* _MATERIAL FOR THE TASK_
┄┄┄┄┄┄

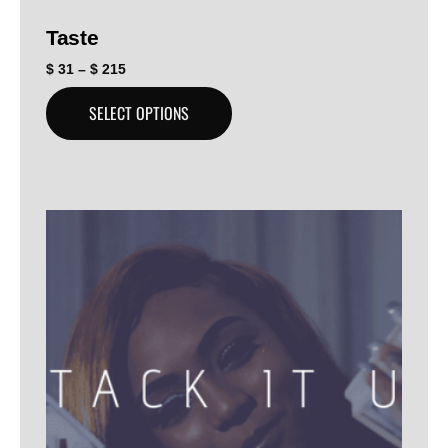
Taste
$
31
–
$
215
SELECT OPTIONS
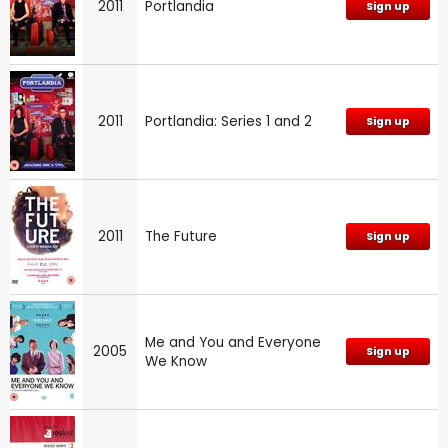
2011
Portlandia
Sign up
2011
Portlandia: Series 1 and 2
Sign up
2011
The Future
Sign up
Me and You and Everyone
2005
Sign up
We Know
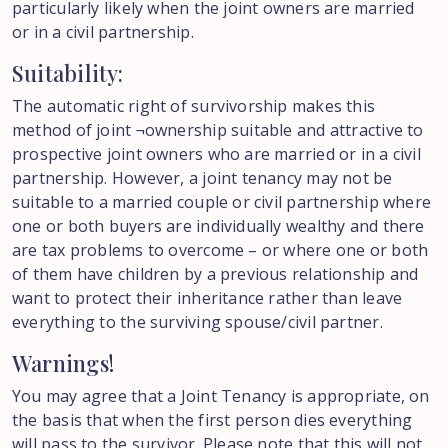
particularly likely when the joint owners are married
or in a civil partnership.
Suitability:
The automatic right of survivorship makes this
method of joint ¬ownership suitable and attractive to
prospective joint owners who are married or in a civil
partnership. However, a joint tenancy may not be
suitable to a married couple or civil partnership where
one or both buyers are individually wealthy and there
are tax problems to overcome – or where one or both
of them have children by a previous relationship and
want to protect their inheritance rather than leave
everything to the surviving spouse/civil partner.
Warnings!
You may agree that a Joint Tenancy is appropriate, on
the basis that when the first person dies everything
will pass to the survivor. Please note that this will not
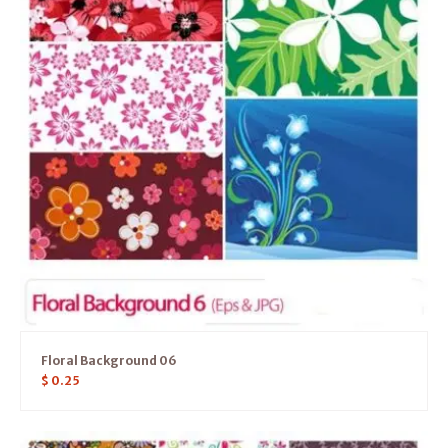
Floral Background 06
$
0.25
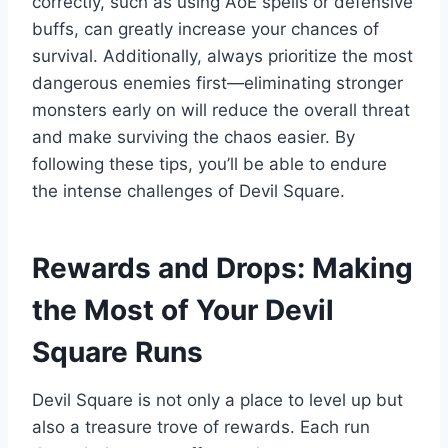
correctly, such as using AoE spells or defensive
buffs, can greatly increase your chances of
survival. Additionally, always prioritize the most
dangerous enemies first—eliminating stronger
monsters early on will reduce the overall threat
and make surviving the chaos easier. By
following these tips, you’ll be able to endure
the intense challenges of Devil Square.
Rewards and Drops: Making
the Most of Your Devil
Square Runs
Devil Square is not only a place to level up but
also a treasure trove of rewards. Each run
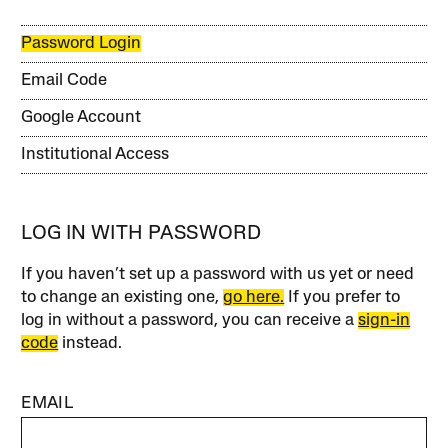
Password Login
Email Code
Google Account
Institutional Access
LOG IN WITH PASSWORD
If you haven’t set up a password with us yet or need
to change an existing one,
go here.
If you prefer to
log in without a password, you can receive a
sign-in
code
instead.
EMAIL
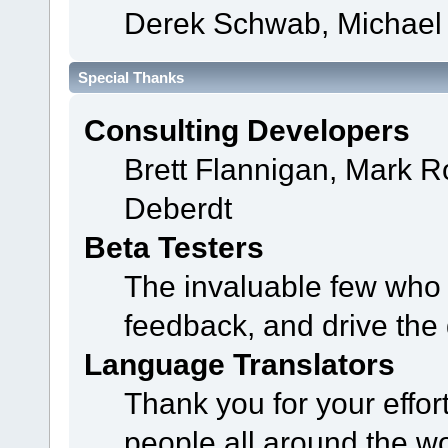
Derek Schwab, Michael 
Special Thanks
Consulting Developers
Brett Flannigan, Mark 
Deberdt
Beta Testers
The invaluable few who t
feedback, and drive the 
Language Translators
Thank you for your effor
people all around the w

┄┄┄┄┄┄

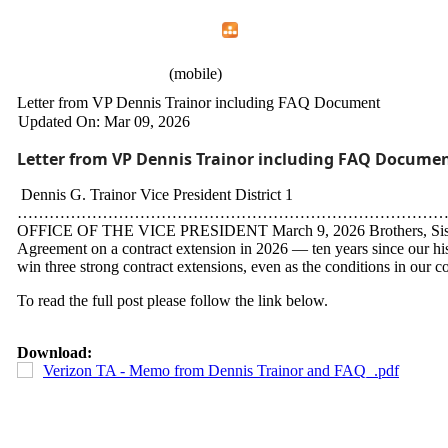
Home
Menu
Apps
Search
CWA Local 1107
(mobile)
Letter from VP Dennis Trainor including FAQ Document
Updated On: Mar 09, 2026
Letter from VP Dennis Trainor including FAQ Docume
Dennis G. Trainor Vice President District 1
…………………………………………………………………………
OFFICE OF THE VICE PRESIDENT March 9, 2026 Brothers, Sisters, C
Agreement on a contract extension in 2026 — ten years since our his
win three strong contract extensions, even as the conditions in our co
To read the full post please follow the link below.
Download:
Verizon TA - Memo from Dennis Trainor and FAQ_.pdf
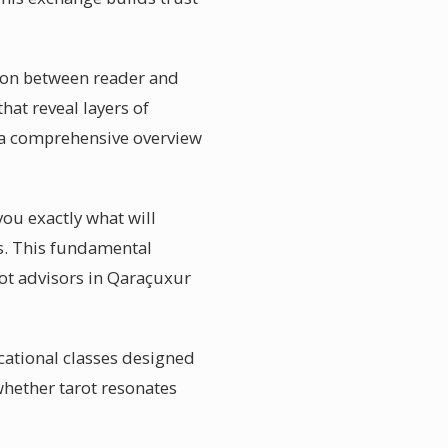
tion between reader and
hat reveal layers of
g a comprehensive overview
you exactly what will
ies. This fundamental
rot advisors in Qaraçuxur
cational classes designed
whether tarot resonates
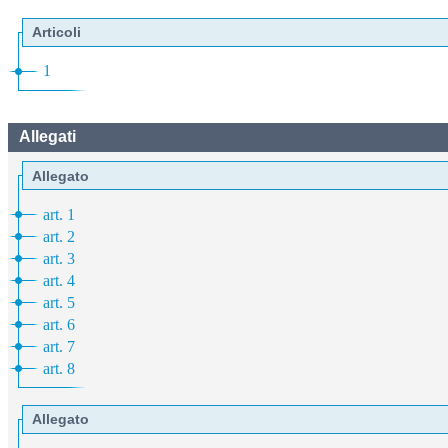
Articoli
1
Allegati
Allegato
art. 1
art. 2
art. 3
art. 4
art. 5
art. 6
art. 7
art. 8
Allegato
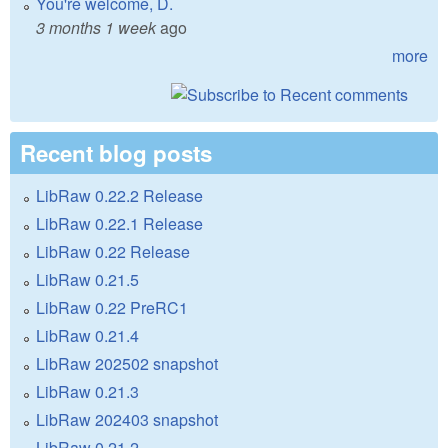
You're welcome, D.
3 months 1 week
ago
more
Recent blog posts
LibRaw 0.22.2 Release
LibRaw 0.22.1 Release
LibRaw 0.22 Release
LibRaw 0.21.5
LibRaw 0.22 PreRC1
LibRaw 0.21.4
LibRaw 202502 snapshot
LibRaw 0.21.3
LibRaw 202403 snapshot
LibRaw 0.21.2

┄┄┄┄┄┄

* _TASK STATEMENT_
In the entries above, find the line with "Derek Schwab, Michael" and the line with "people all around the w", then set down exactly those two and every line between them, nothing else.

* _EXERCISE ANSWER_
Derek Schwab, Michael 
Special Thanks
Consulting Developers
Brett Flannigan, Mark 
Deberdt
Beta Testers
The invaluable few who t
feedback, and drive the 
Language Translators
Thank you for your effor
people all around the w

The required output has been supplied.